David Rubinger (Hebrew: דוד רובינגר; 29 June 1924 – 2 March 2017)[1][2] was an Israeli photographer and photojournalist. His famous photo of three Israeli paratroopers after the recapture of the Western Wall has become an iconic image of the Six-Day War.[3] Shimon Peres called Rubinger "the photographer of the nation in the making".[4]


David Rubinger, an only child, was born in Vienna, Austria. When he was in high school, Nazi Germany annexed Austria in the Anschluss and with the help of Youth Aliyah, he escaped to Mandatory Palestine via Italy and settled in a Jordan Valley kibbutz. His father had already fled to England, but his mother was murdered in the Holocaust. In the Second World War, he served with the Jewish Brigade of the British Army in North Africa and Europe.

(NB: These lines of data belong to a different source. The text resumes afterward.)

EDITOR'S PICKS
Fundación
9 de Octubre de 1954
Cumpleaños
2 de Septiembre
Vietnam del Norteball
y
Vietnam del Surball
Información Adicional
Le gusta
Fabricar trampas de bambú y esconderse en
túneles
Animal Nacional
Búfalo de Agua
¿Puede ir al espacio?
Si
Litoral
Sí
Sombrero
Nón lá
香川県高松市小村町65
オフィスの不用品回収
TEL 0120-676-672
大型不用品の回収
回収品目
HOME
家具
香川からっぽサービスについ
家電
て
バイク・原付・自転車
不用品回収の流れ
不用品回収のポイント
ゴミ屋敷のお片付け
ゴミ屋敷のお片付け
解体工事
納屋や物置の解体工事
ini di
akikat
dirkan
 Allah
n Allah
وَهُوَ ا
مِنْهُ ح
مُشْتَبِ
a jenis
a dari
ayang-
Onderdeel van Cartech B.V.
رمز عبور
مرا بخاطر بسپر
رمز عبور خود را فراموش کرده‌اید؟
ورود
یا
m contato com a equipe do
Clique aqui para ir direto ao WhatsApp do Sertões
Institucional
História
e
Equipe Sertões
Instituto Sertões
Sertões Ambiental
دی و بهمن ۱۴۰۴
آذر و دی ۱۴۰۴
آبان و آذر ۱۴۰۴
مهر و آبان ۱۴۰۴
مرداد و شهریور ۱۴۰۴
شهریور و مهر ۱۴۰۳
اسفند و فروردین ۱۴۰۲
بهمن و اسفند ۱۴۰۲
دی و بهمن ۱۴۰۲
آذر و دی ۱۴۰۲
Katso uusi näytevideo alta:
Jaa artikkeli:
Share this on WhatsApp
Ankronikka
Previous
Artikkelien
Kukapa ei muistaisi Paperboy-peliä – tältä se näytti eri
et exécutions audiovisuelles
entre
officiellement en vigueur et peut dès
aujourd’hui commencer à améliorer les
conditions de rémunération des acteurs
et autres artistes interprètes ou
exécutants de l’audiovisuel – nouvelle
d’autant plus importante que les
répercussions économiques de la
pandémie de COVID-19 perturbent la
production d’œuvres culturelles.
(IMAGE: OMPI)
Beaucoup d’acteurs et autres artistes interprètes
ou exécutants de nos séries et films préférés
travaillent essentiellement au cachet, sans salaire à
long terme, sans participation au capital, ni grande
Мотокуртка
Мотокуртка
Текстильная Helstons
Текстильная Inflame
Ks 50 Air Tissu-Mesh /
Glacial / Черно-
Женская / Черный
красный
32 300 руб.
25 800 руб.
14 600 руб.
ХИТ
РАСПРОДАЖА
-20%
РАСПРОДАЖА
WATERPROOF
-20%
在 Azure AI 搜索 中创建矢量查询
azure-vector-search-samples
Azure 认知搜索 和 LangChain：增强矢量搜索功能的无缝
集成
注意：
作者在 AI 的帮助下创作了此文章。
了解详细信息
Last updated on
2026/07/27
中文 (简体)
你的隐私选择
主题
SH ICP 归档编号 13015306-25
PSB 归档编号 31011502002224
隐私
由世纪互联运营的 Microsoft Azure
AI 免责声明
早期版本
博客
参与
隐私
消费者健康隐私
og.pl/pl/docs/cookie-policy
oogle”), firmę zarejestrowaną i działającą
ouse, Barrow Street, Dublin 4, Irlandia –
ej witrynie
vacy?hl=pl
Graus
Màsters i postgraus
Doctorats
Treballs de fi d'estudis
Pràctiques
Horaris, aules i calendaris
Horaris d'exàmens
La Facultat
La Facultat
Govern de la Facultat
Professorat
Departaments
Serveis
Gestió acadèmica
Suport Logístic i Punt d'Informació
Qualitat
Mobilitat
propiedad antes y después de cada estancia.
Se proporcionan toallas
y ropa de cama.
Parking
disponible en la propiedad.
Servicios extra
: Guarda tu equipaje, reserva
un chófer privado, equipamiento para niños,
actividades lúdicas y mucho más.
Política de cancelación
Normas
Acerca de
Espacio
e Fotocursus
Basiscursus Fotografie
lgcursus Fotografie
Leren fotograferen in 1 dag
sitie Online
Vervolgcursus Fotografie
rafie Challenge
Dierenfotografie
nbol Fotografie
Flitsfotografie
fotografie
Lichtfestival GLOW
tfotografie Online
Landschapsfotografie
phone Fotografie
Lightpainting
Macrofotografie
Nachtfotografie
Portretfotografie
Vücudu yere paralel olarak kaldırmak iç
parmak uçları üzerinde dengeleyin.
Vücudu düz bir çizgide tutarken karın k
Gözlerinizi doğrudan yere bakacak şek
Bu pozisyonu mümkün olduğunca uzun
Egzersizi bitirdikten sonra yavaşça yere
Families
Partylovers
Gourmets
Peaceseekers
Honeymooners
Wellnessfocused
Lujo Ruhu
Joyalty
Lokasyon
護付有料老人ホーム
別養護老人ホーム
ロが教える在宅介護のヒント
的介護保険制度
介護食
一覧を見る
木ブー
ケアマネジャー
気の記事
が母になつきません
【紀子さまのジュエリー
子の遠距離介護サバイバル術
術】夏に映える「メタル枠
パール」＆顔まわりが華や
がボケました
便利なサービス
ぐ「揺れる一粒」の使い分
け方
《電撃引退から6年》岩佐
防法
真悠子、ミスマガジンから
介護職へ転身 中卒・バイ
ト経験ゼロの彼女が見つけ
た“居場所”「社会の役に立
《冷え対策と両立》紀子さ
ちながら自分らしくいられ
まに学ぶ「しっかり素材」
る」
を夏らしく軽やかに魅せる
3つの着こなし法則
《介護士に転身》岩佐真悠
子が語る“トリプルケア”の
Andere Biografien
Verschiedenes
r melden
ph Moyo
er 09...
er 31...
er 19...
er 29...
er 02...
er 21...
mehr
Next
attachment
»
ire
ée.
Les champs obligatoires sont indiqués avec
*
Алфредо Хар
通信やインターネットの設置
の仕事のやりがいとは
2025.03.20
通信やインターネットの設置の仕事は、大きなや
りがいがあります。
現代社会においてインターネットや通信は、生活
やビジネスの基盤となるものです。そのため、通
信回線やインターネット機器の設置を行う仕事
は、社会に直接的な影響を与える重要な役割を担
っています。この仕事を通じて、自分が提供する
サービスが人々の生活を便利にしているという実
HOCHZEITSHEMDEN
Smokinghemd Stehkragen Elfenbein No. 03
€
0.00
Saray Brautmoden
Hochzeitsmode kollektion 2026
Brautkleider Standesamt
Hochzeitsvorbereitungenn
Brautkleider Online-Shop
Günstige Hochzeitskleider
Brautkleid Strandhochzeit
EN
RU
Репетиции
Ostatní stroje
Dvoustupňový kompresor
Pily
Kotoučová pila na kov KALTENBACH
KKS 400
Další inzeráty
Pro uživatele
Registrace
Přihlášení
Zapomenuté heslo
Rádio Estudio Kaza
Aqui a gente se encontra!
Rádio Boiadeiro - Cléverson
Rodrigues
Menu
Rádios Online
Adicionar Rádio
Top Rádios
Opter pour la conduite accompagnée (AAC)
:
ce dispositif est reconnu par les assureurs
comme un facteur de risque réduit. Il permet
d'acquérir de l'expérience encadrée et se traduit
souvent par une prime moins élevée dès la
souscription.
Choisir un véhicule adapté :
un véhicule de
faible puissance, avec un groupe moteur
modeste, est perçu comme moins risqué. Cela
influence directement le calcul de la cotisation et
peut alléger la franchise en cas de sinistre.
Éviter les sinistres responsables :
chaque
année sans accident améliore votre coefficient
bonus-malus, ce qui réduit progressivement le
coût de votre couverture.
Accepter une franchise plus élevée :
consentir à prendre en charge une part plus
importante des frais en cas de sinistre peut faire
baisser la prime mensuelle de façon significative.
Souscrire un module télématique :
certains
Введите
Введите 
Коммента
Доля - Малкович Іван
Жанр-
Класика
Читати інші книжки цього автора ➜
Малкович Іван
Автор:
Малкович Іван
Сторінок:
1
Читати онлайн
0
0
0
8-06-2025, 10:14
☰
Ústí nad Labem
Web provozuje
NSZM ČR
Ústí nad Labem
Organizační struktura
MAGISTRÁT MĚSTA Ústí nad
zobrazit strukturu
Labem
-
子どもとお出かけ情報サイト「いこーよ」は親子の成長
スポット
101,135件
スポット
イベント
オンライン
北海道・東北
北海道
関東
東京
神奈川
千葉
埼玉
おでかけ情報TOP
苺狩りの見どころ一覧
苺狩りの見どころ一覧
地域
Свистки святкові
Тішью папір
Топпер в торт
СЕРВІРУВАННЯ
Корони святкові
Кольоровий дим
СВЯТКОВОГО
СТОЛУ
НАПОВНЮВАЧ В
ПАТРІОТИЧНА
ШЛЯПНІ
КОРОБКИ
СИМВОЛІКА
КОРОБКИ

While on leave in Paris, a French girlfriend gave him a camera as a gift, and he discovered he enjoyed photography. He took his first professional photo of Jewish youths climbing a British tank to celebrate the United Nations Partition Plan for Palestine, creating the Israeli state.[5]

After the war, he visited his father in England and learned that he had other relatives in Germany. There, he met his cousin Anni and her mother, who had survived the Holocaust. He offered to marry her to secure her emigration to Palestine, but the marriage of convenience ended up lasting more than 50 years until her death.[4] The couple had two children together. He described his marriage as "tempestuous" and stated in his autobiography Israel Through My Lens that he had numerous affairs over the years. However, he faithfully cared for her in the last years of her life when she was stricken with cancer.[4]

After Anni's death, Rubinger at age 78 met Ziona Spivak, a Yemenite immigrant, with whom he had a relationship for two and a half years, although they never married. Spivak was murdered in her home in 2004 by her former gardener, Mohammad Mahmoud Sabarna, a Palestinian from the West Bank, who entered the home and demanded that she give him 25,000 shekels, then grabbing a knife and stabbing her to death when she refused.[6]

Rubinger died on 2 March 2017 at the age of 92.[7]

Photography career[edit]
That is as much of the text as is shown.